Outside of planetary sensing, radar can also be used to enable new levels of accessibility in the home. Dr. Sevgi Gurbuz presented her work at RadarConf 2023, which highlights how radar can detect minuscule motions in order to perform smart sensing.
Using different techniques, radar can be used to detect motions down to a micrometer scale, which can be used for vital sign detection, gesture recognition, and a bevy of other applications. When paired with AI/ML, radar can also be a powerful tool for non-invasive in-home monitoring without compromising privacy.

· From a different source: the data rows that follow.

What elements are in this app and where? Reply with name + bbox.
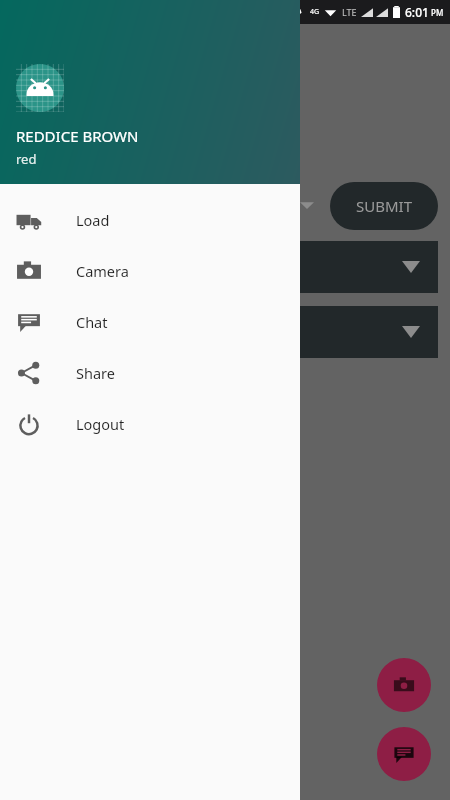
button[interactable]: Chat [0, 296, 300, 347]
staticText: LTE [342, 6, 357, 18]
staticText: REDDICE BROWN [16, 126, 139, 146]
staticText: Share [76, 363, 115, 383]
staticText: SUBMIT [356, 196, 412, 216]
staticText: 4G [310, 7, 320, 17]
button[interactable]: SUBMIT [330, 182, 438, 230]
staticText: 6:01 [405, 4, 429, 20]
staticText: Load [76, 210, 110, 230]
staticText: Camera [76, 261, 129, 281]
button[interactable] [298, 196, 316, 214]
staticText: Chat [76, 312, 108, 332]
button[interactable]: Share [0, 347, 300, 398]
button[interactable]: Camera [0, 245, 300, 296]
button[interactable]: Dropdown [300, 241, 438, 293]
staticText: red [16, 150, 37, 168]
button[interactable]: Camera [377, 658, 431, 712]
staticText: PM [431, 7, 444, 18]
button[interactable]: Chat [377, 727, 431, 781]
button[interactable]: Dropdown [300, 306, 438, 358]
button[interactable]: Load [0, 194, 300, 245]
button[interactable]: Logout [0, 398, 300, 449]
staticText: Logout [76, 414, 125, 434]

Addressing the privacy aspect of radar, Dr. Gurbuz points out that radar data is difficult to interpret by the layman.
“Radar is perhaps one of the least understood sensors. If you use radar data or look at radar data, I think, outside of this room, there are very few people who would understand and interpret it.”
Dr. Sevgi Gurbuz reported how radar may be used to perform sign-language translation, with fluent signing showing a marked difference from copy signing. Image from All About Circuits’ attendance of RadarConf 2023.
The improved privacy afforded by radar sensing puts it in a unique position to enable new applications that were previously disregarded due to privacy concerns, including activity monitoring to autonomously scan for falls or injuries while at home. In addition, Dr. Gurbuz has reported improved word-level recognition of American Sign Language using radar, opening the doors for autonomous translation without requiring image processing.
Radar spectrograms illustrate the signatures of various activities such as walking, crawling, and falling that can be used to identify motions. Image used courtesy of IEEE Transactions on Aerospace and Electronics Systems. (Click image to enlarge)
Dr. Gurbuz feels that radar has only begun playing a role in the home. “Radar is uniquely situated in IoT because it is the only sensor that allows you to actively interrogate the environment,” she says. And with IoT technology growing in tandem, radar is in a prime position to become a common household appliance.
Sensing at Any Size
Although polling the attendees of RadarConf may lead to a biased result about the role that radar will play in the future, the innovations reported by industry and academia certainly make the future for the technology seem bright. As more applications are enabled thanks to the versatility of radar, the developments made to one sensor can ultimately benefit all radar designers.
So, while radar itself may never reach the size and resolution levels of top-of-the-line image or optics-based sensors, its unique benefits ensure that it will always have applications, both large and small, where it is the best solution.